Applied Geosciences - Geohydromodelling


Geohydromodelling is the development and application of numerical simulation codes for a characterization of the natural or man-made induced hydraulic, mechanical, thermal and geochemical processes (THMC-processes). Aim is the quanti-fication of the governing processes and their interactions to enhance the process understanding and the prognosis of the induced effects due to subsurface use.

Model development

Model development concentrates on the development and implementation of numerical methods in the open source code OpenGeoSys. OpenGeoSys is an object- and process-oriented scientific software for the numerical solution of coupled multi-field problems (THMC-processes) and hydro-systems. Main area is the simulation of reactive non-isothermal transport processes for one- and multi-phase systems. Current work covers:

  • Methods for the simulation of temperature dependent kinetically limited reactions during degradation of contaminants as well as dissolution or precipitation pf minerals in contact with ground water
  • Methods for the simulation of geochemical equilibrium reactions at high temperature and salinity conditions
  • Coupling of OpenGeoSys and the geochemical simulators PhreeqC and ChemApp
  • Coupling of OpenGeoSys and the reservoir-simulator ECLIPSE (©Schlumberger) for the simulation of large scale reactive multiphase flow
  • Development of detailed models for geothermal heat extractors
  • Implementation and application of methods from high performance computing




Application studies

Aim of the model application studies are the characterization, quantitative description and prognosis of non-isothermal flow and reactive transport process occurring in the subsurface. Applications are both on the laboratory as well as the field and reservoir scale. Application areas are:

  • The detailed simulation of laboratory and field experiments for process characterization, optimization and parameter identification
  • Simulation of energy- (e.g. methane or hydrogen) or CO₂-storage in the subsurface and the induced reactive flow and transport processes and geomechanic effects
  • High resolution simulation of borehole heat extractors
  • Prognosis of ground water contamination and biodegradation processes and of contaminated site remediation
  • Simulation and assessment of monitoring- and site investigation strategies
  • Application of high performance computing methods for reservoir scale simulations



Fig.1: Bench-scale experimantal and numeric simulation of solutes in heterogeneous porous media on the laboratory scale (Figure: E. Ballarini, in Ballarini, E., Bauer, S., Eberhardt, C. & Beyer, C., 2014. Evaluation of the Role of Heterogeneities on Transverse Mixing in Bench-Scale Tank Experiments by Numerical Modeling. Groundwater, 52(3), 368–377, doi:10.1111/gwat.12066)
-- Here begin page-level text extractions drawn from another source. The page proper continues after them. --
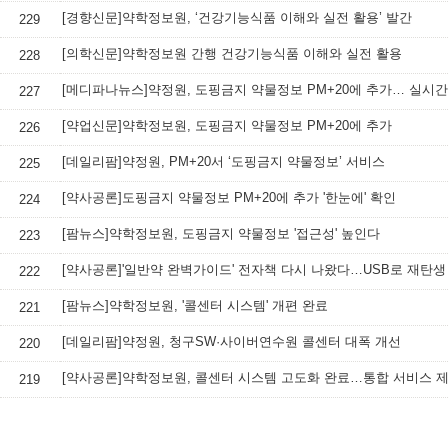
[경향신문]약학정보원, ‘건강기능식품 이해와 실전 활용’ 발간
229
[의학신문]약학정보원 간행 건강기능식품 이해와 실전 활용
228
[메디파나뉴스]약정원, 도핑금지 약물정보 PM+20에 추가… 실시간
227
[약업신문]약학정보원, 도핑금지 약물정보 PM+20에 추가
226
[데일리팜]약정원, PM+20서 ‘도핑금지 약물정보’ 서비스
225
[약사공론]도핑금지 약물정보 PM+20에 추가 '한눈에' 확인
224
[팜뉴스]약학정보원, 도핑금지 약물정보 '접근성' 높인다
223
[약사공론]'일반약 완벽가이드' 전자책 다시 나왔다…USB로 재탄생
222
[팜뉴스]약학정보원, '콜센터 시스템' 개편 완료
221
[데일리팜]약정원, 청구SW·사이버연수원 콜센터 대폭 개선
220
[약사공론]약학정보원, 콜센터 시스템 고도화 완료…통합 서비스 
219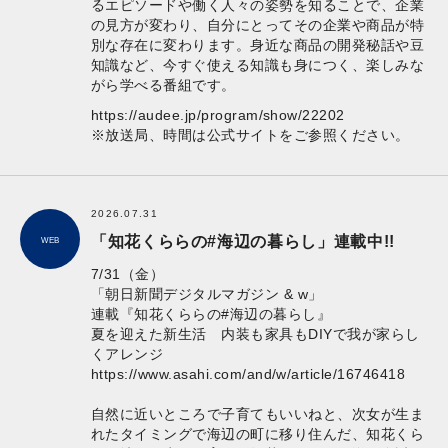
るエピソードや働く人々の姿勢を知ることで、企業
の見方が変わり、自分にとってその企業や商品が特
別な存在に変わります。身近な商品の開発秘話や豆
知識など、今すぐ使える知識も身につく、楽しみな
がら学べる番組です。
https://audee.jp/program/show/22202
※放送局、時間は公式サイトをご参照ください。
2026.07.31
「知花くららの#海辺の暮らし」連載中!!
WEB
7/31（金）
「朝日新聞デジタルマガジン & w」
連載『知花くららの#海辺の暮らし』
夏を迎えた新生活 内装も家具もDIYで我が家らし
くアレンジ
https://www.asahi.com/and/w/article/16746418
自然に近いところで子育てもいいねと、次女が生ま
れたタイミングで海辺の町に移り住んだ、知花くら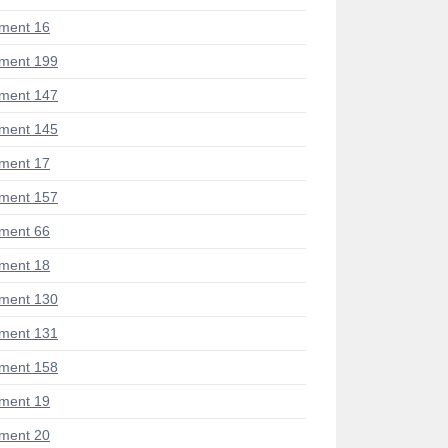
ment 16
ment 199
ment 147
ment 145
ment 17
ment 157
ment 66
ment 18
ment 130
ment 131
ment 158
ment 19
ment 20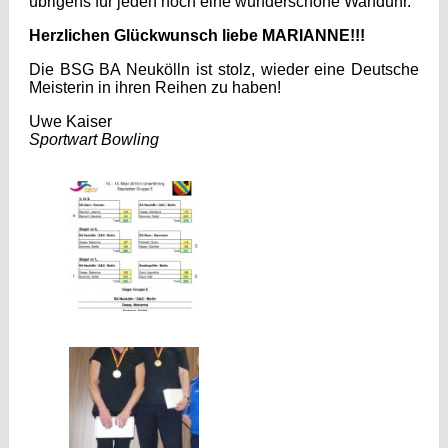
übrigens für jeden noch eine wunderschöne Wanduhr.
Herzlichen Glückwunsch liebe MARIANNE!!!
Die BSG BA Neukölln ist stolz, wieder eine Deutsche
Meisterin in ihren Reihen zu haben!
Uwe Kaiser
Sportwart Bowling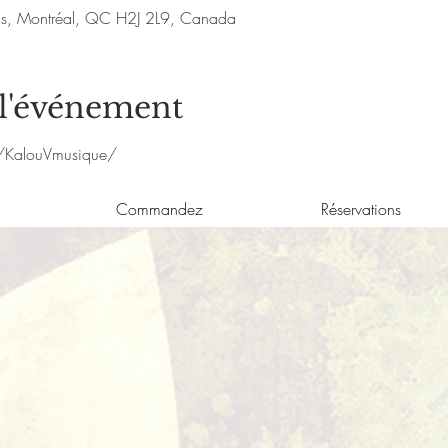
nis, Montréal, QC H2J 2L9, Canada
 l'événement
/KalouVmusique/
Commandez
Réservations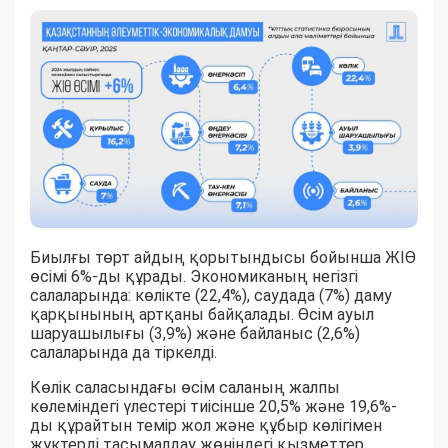
Биылғы төрт айдың қорытындысы бойынша ЖІӨ
өсімі 6%-ды құрады. Экономиканың негізгі
салаларында: көлікте (22,4%), саудада (7%) даму
қарқынының артқаны байқалады. Өсім ауыл
шаруашылығы (3,9%) және байланыс (2,6%)
салаларында да тіркелді.
Көлік саласындағы өсім саланың жалпы
көлеміндегі үлестері тиісінше 20,5% және 19,6%-
ды құрайтын темір жол және құбыр көлігімен
жүктерді тасымалдау жөніндегі қызметтер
Fig. 2: Analysis and validation of pressure monitoring in a virtual CO2 storage formation (Figure: K. Benisch, in Benisch, K. and Bauer, S., 2013. Short- and long-term regional pressure buildup during CO2 injection and its applicability for site monitoring. International Journal of Greenhouse Gas Control 19, 220-233, doi: 10.1016/j.egypro.2013.06.260.)


Brine vs CO2

Fig. 3: Numerical model of the convection flow in the subsurface induced by the chemical reaction of injected CO2 with brine and parent rock. After 1000 years of  equilibrium reaction, the brine density increases by 23 gl-1 due to salinity  alterations. The model space measures 87.5 m by 35.0 m. The top 10.0 m of the model space are discretized with 0.05 m by 0.05 m, the lower 25.0 m with 0.05 m by 0.10 m (Figure: A.B. Mitiku and S. Bauer).